The FCA says its review into non-advised sales and simplified advice for investments is taking an “early look” at whether these models are delivering good outcomes for consumers.
Given that many firms have been operating non-advised models for years, the move is later than many advisers would have wished.
But with FCA chief executive Martin Wheatley recently telling MPs he anticipated seeing “web-based, entrepreneurial models delivering advice in a different form,” as a way of addressing the advice gap, it is important the regulator knows exactly what is going right and wrong with both non-advised and simplified advice.
This should include a close look at services that may blur the lines between the two. The review will shine a welcome light on the processes behind firms’ “best buy” product lists and investment research and any commercial arrangements between distributors and fund groups.
With many firms reluctant to launch simplified advice propositions due to a lack of direction from the regulator, the review will hopefully lead to some useful guidance about what is acceptable. Previous consultations on simplified advice have led to an impasse between firms and the regulator.

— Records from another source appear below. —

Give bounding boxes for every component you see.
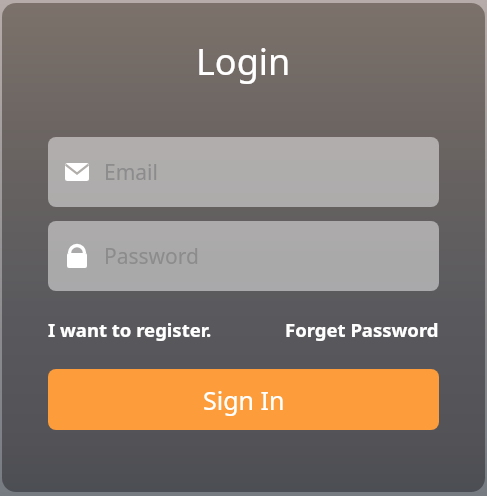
button[interactable]: Forget Password (285, 317, 439, 342)
button[interactable]: Email (48, 137, 439, 207)
button[interactable]: Sign In (48, 369, 439, 430)
button[interactable]: Password (48, 221, 439, 291)
staticText: Login (196, 37, 291, 86)
staticText: Forget Password (285, 317, 439, 342)
button[interactable]: I want to register. (48, 317, 212, 342)
staticText: Sign In (203, 383, 285, 417)
staticText: Password (104, 242, 199, 271)
staticText: I want to register. (48, 317, 212, 342)
staticText: Email (104, 158, 158, 187)
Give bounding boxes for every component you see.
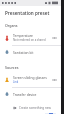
button[interactable]: Transfer device (0, 88, 61, 100)
staticText: Presentation preset (5, 10, 50, 16)
staticText: Screen sliding glasses (13, 75, 47, 79)
staticText: Temperature (13, 33, 33, 37)
staticText: Sanitation kit (13, 50, 34, 54)
staticText: Not rendered on a shared (13, 38, 46, 42)
staticText: Link (13, 80, 19, 84)
staticText: Organs (5, 23, 18, 28)
button[interactable]: Temperature (0, 30, 61, 45)
button[interactable]: More options (51, 34, 58, 41)
button[interactable]: More options (51, 76, 58, 83)
button[interactable]: Create something new (0, 103, 61, 113)
button[interactable]: Add (45, 113, 56, 114)
button[interactable]: Sanitation kit (0, 46, 61, 58)
staticText: Transfer device (13, 92, 37, 96)
button[interactable]: Screen sliding glasses (0, 72, 61, 87)
staticText: Create something new (19, 106, 51, 110)
staticText: Sources (5, 65, 19, 70)
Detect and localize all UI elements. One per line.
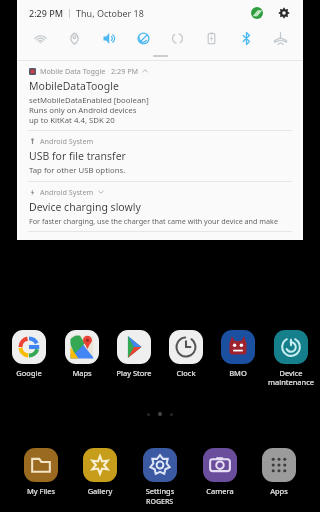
staticText: Device charging slowly [29,200,141,214]
staticText: Apps [254,486,304,496]
staticText: | [63,7,76,18]
button[interactable]: Bluetooth [230,26,262,50]
staticText: MobileDataToogle [29,79,119,93]
button[interactable]: Wi-Fi [24,26,56,50]
staticText: Clock [161,368,211,378]
button[interactable]: Play Store [109,330,159,378]
staticText: BMO [213,368,263,378]
button[interactable]: BMO [213,330,263,378]
staticText: Mobile Data Toggle [40,66,106,76]
button[interactable]: Google [4,330,54,378]
staticText: My Files [16,486,66,496]
staticText: Google [4,368,54,378]
button[interactable]: Clock [161,330,211,378]
button[interactable]: Android System [17,182,303,231]
button[interactable]: Data saver [248,4,266,22]
staticText: Settings [135,486,185,496]
staticText: Gallery [75,486,125,496]
button[interactable]: Power saving [195,26,227,50]
button[interactable]: Android System [17,131,303,181]
button[interactable]: Gallery [75,448,125,496]
button[interactable]: My Files [16,448,66,496]
staticText: setMobileDataEnabled [boolean] Runs only… [29,95,149,125]
button[interactable]: Apps [254,448,304,496]
staticText: 2:29 PM [29,7,63,19]
staticText: Tap for other USB options. [29,165,126,176]
staticText: Thu, October 18 [76,7,144,19]
button[interactable]: Location [58,26,90,50]
staticText: Camera [195,486,245,496]
staticText: Android System [40,187,94,197]
button[interactable]: Mobile Data Toggle [17,61,303,130]
staticText: For faster charging, use the charger tha… [29,216,293,226]
staticText: USB for file transfer [29,149,126,163]
button[interactable]: Sound [93,26,125,50]
button[interactable]: Airplane mode [264,26,296,50]
button[interactable]: Camera [195,448,245,496]
staticText: Device maintenance [266,368,316,387]
button[interactable]: Settings [135,448,185,496]
staticText: Maps [57,368,107,378]
button[interactable]: Quick connect [127,26,159,50]
button[interactable]: Device maintenance [266,330,316,387]
staticText: ROGERS [146,497,174,507]
button[interactable]: Maps [57,330,107,378]
staticText: Play Store [109,368,159,378]
staticText: 2:29 PM [111,66,138,76]
button[interactable]: Settings [275,4,293,22]
button[interactable]: Auto rotate [161,26,193,50]
staticText: Android System [40,136,94,146]
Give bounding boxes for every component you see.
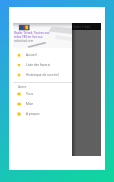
staticText: Autre bbox=[18, 85, 27, 89]
staticText: Accueil bbox=[26, 53, 37, 57]
staticText: Tous bbox=[26, 92, 33, 96]
staticText: Historique de courriel bbox=[26, 73, 59, 77]
staticText: Mise bbox=[26, 102, 34, 106]
button[interactable]: Liste des favoris bbox=[13, 60, 72, 70]
button[interactable]: Tous bbox=[13, 89, 72, 99]
button[interactable]: Historique de courriel bbox=[13, 70, 72, 80]
button[interactable]: A propos bbox=[13, 109, 72, 119]
staticText: infos FM en live sur bbox=[14, 35, 43, 39]
staticText: radiotchad.com bbox=[14, 39, 34, 43]
button[interactable]: Radio Tchad: Toutes vos bbox=[13, 23, 72, 48]
other: App bar bbox=[72, 23, 101, 30]
staticText: Radio Tchad bbox=[73, 25, 91, 29]
staticText: A propos bbox=[26, 112, 40, 116]
staticText: Radio Tchad: Toutes vos bbox=[14, 31, 50, 35]
button[interactable]: Accueil bbox=[13, 50, 72, 60]
staticText: Liste des favoris bbox=[26, 63, 51, 67]
button[interactable]: Mise bbox=[13, 99, 72, 109]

The FSA was concerned providers were pushing to water down rules to flog more products without appropriate consumer protections while the regulator was warned that simplified services were not viable without a reduction in regulatory burden.
Even in the past couple of years we have seen technology move forward significantly and now have a new regulator alive to concerns about an advice gap and out to prove it is in listening mode.
The FCA is also considering the non-advised annuity market as part of its currnet annuities review.
This week, the Financial Services Consumer Panel was the latest in a long line of observers to raise concerns about non-advised annuity services.
The decision to allow non-advised annuity services to continue to receive commission, after it was banned for advisers under the RDR, leaves the door open to behavioural biases that could hit consumers’ pockets.
The panel found opaque commission arrangements and huge variations in commission levels. Money Marketing has recently pressurised certain firms into removing claims about services being “free” but stronger rules are needed, including a commission ban.
Labour’s recently defeated proposal for all pension savers approaching retirement to be directed to independent annuity brokerages carries significant merit. But before this can happen the sector must be given a clean bill of health.